● **EXERCISE REQUIREMENTS**:
Please write out all of the entries beneath this line exactly, skipping the pictures.

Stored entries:
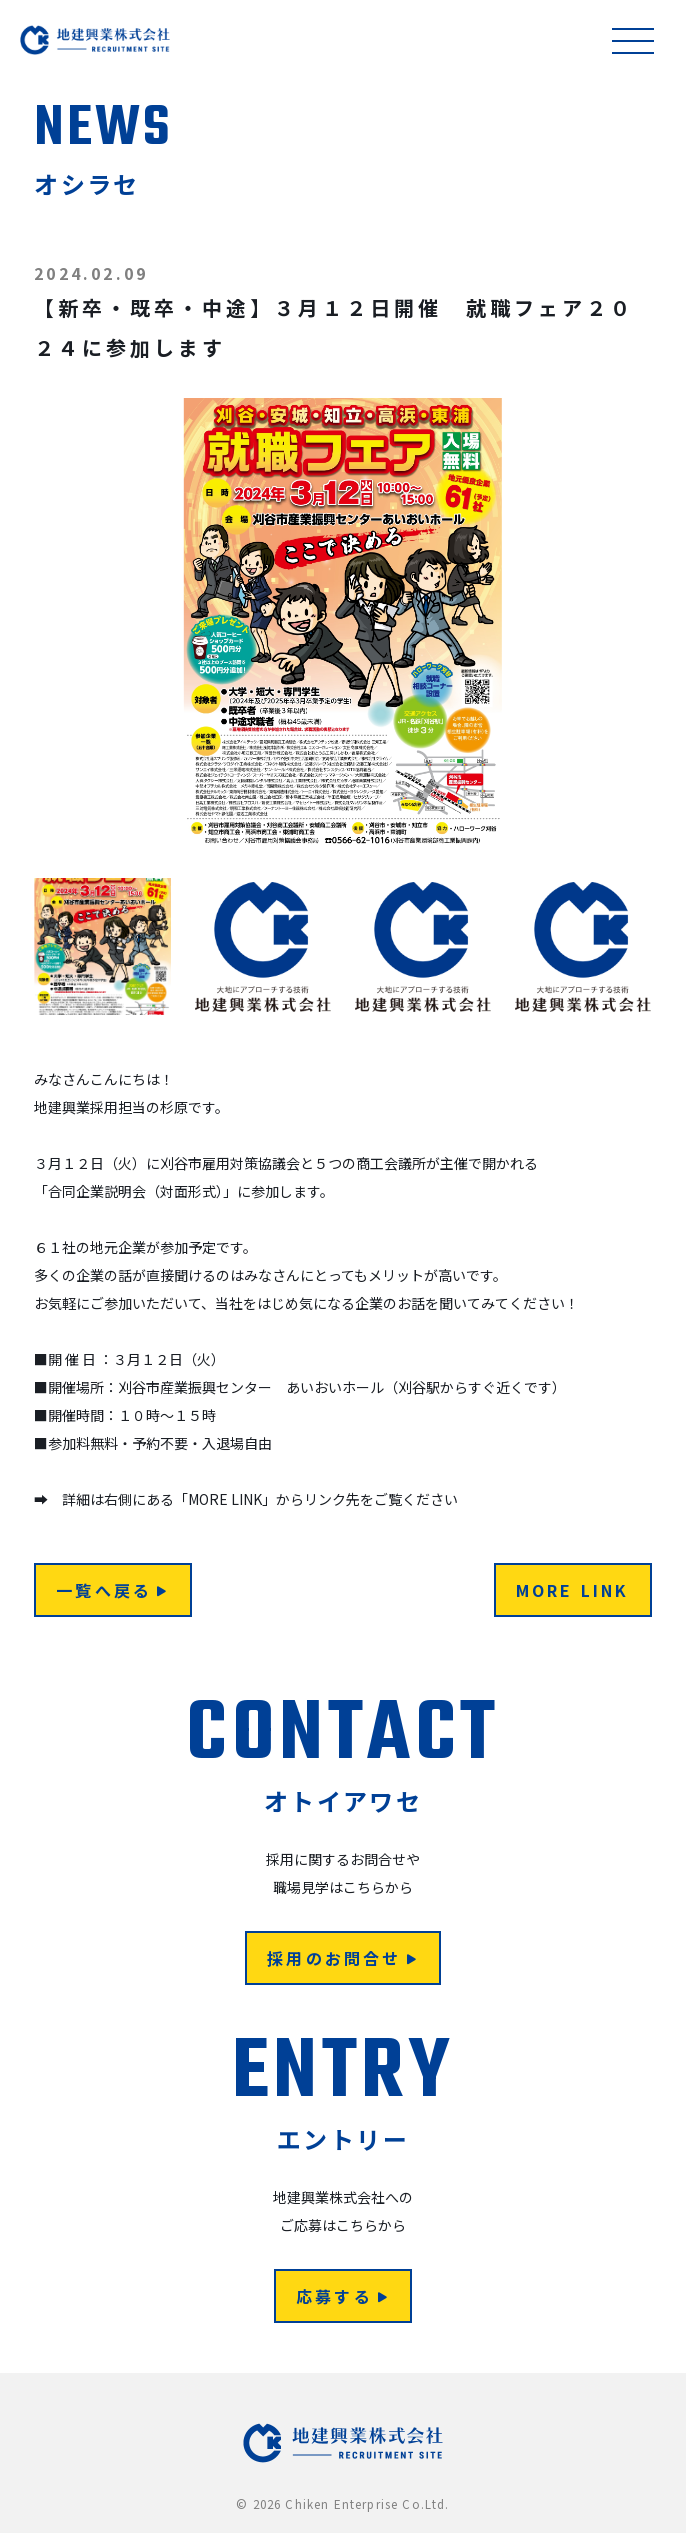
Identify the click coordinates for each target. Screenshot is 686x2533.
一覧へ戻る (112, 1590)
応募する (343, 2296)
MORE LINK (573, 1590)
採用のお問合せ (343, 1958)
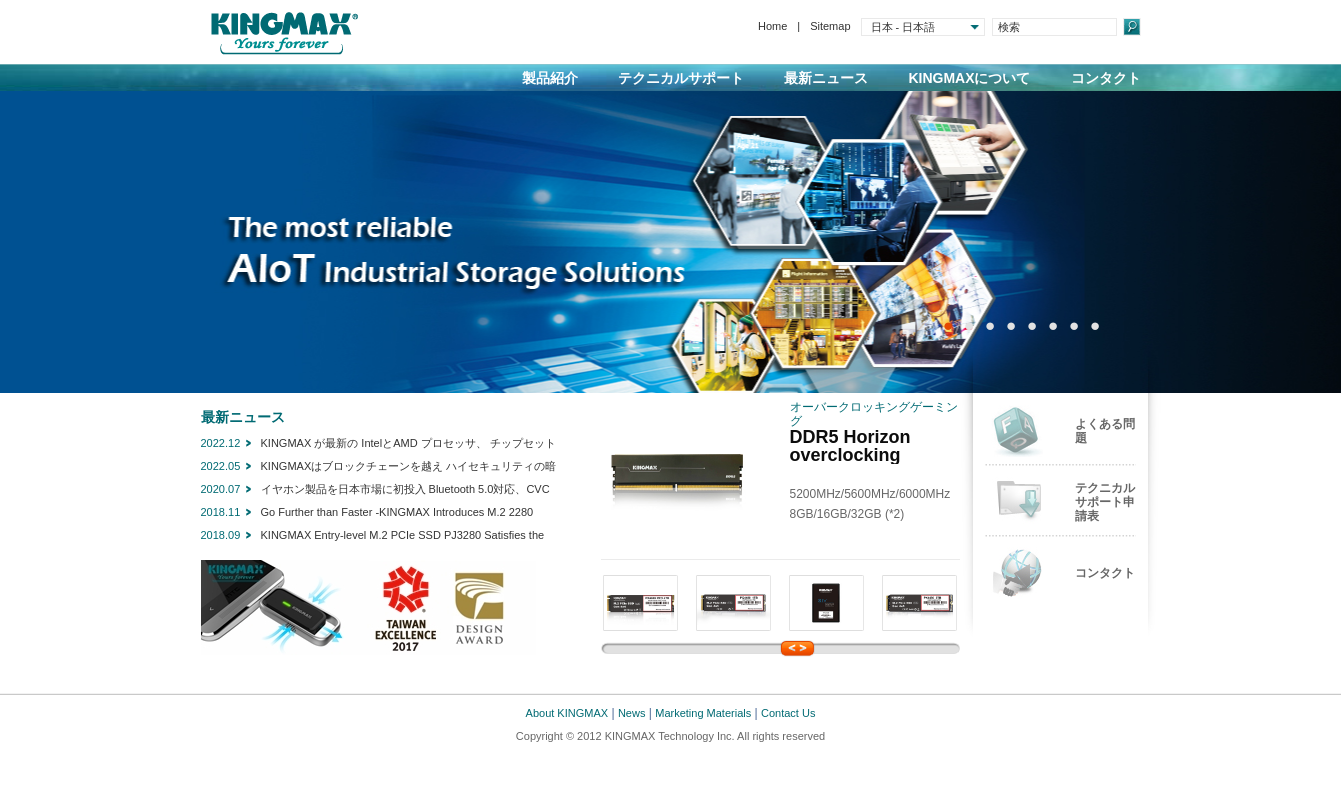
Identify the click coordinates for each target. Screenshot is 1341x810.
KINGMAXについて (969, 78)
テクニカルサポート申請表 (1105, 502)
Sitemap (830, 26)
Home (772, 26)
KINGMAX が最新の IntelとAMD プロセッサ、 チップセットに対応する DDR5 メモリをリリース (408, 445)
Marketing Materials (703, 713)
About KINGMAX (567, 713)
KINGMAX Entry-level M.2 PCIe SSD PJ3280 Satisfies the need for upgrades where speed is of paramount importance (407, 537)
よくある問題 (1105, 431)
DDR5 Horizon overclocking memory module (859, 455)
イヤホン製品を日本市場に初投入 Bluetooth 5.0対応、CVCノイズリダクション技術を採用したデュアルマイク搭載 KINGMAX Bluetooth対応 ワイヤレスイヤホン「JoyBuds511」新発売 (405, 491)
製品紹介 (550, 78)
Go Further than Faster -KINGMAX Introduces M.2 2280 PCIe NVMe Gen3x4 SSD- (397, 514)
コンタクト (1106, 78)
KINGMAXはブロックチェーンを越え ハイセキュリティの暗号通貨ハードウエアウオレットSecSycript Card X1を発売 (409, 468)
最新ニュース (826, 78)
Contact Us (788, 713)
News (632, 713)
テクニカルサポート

● **TASK RESULT**:
Identify the click coordinates for each target. Screenshot is 686x2533.
一覧へ戻る (112, 1590)
応募する (343, 2296)
MORE LINK (573, 1590)
採用のお問合せ (343, 1958)
Identify the click coordinates for each target. Screenshot is 1341x810.
KINGMAXについて (969, 78)
テクニカルサポート申請表 (1105, 502)
Sitemap (830, 26)
Home (772, 26)
KINGMAX が最新の IntelとAMD プロセッサ、 チップセットに対応する DDR5 メモリをリリース (408, 445)
Marketing Materials (703, 713)
About KINGMAX (567, 713)
KINGMAX Entry-level M.2 PCIe SSD PJ3280 Satisfies the need for upgrades where speed is of paramount importance (407, 537)
よくある問題 (1105, 431)
DDR5 Horizon overclocking memory module (859, 455)
イヤホン製品を日本市場に初投入 Bluetooth 5.0対応、CVCノイズリダクション技術を採用したデュアルマイク搭載 KINGMAX Bluetooth対応 ワイヤレスイヤホン「JoyBuds511」新発売 (405, 491)
製品紹介 (550, 78)
Go Further than Faster -KINGMAX Introduces M.2 2280 PCIe NVMe Gen3x4 SSD- (397, 514)
コンタクト (1106, 78)
KINGMAXはブロックチェーンを越え ハイセキュリティの暗号通貨ハードウエアウオレットSecSycript Card X1を発売 (409, 468)
最新ニュース (826, 78)
Contact Us (788, 713)
News (632, 713)
テクニカルサポート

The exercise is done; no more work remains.